Allor vegg’io che dalla bella face,
Anzi dal Sol notturno un raggio scende
Che dritto là dove il gran corpo giace,
252Quasi aureo tratto di pennel, si stende:
E sovra lui tal lume e tanto face,
Ch’ogni sua piaga ne sfavilla e splende:
E subito da me si raffigura
256Nella sanguigna orribile mistura.
XXXIII.
Giacea prono non già, ma come volto
Ebbe sempre alle stelle il suo desire,
Dritto ei teneva inverso il Cielo il volto,
260In guisa d’uom che pur là suso aspire.

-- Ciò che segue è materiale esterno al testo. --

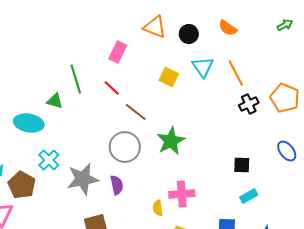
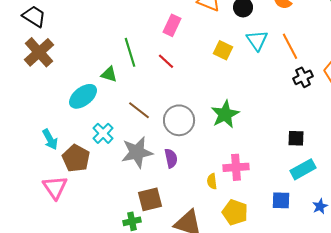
brown line: (136, 112) -> (139, 110), moved
cyan ellipse: (29, 123) -> (83, 96), turned -48
cyan rectangle: (249, 196) -> (303, 169), size x1.4

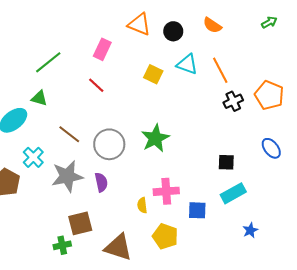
cyan triangle: (257, 40) -> (187, 64), turned -35
green line: (130, 52) -> (48, 62), moved, turned 68
blue square: (281, 200) -> (197, 210), moved

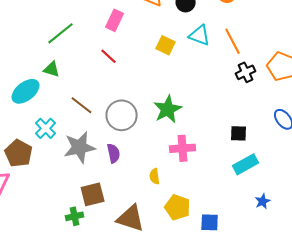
pink cross: (166, 191) -> (183, 148), moved
blue square: (197, 210) -> (210, 222), moved

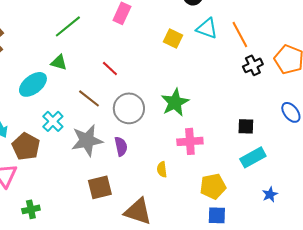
red line: (109, 56) -> (110, 68), moved
yellow pentagon: (178, 207) -> (213, 186), moved, turned -30
green cross: (75, 216) -> (31, 209), moved

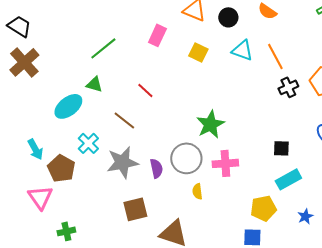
yellow square: (173, 38) -> (198, 52), moved
gray circle: (129, 108) -> (186, 158), moved
yellow pentagon: (213, 186) -> (263, 208), moved

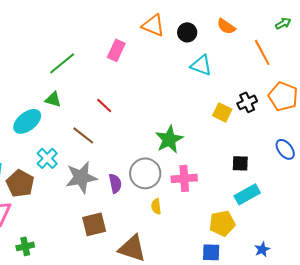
yellow square: (198, 52) -> (222, 112), moved
orange line: (275, 56) -> (262, 52), moved
blue star: (305, 216) -> (262, 249), moved

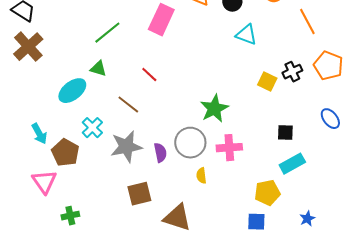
pink rectangle: (116, 50) -> (161, 20), size x1.4

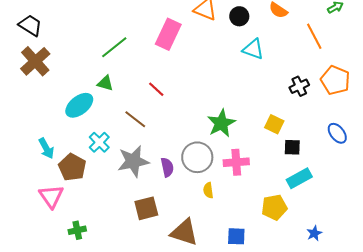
yellow square: (267, 82) -> (274, 124), moved
blue square: (256, 222) -> (236, 236), moved

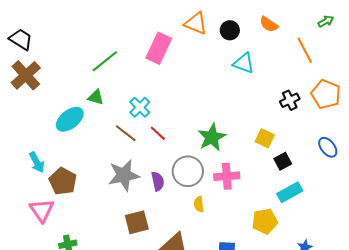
red line: (156, 89) -> (158, 133), moved
cyan cross: (99, 142) -> (140, 107), moved
black square: (292, 147) -> (283, 161), turned -30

Chiusa la destra, e ’l pugno avea raccolto,
E stretto il ferro, e in atto è di ferire:
L’altra sul petto in modo umile e pio
264Si posa, e par che perdon chieggia a Dio.
XXXIV.
Mentre io le piaghe sue lavo col pianto,
Nè però sfogo il duol che l’alma accora;
Gli aprì la chiusa destra il vecchio santo,
268E ’l ferro che stringea trattone fuora:
Questa, a me disse, ch’oggi sparso ha tanto
Sangue nemico, e n’è vermiglia ancora,
È, come sai, perfetta: e non è forse
272Altra spada che debba a lei preporse.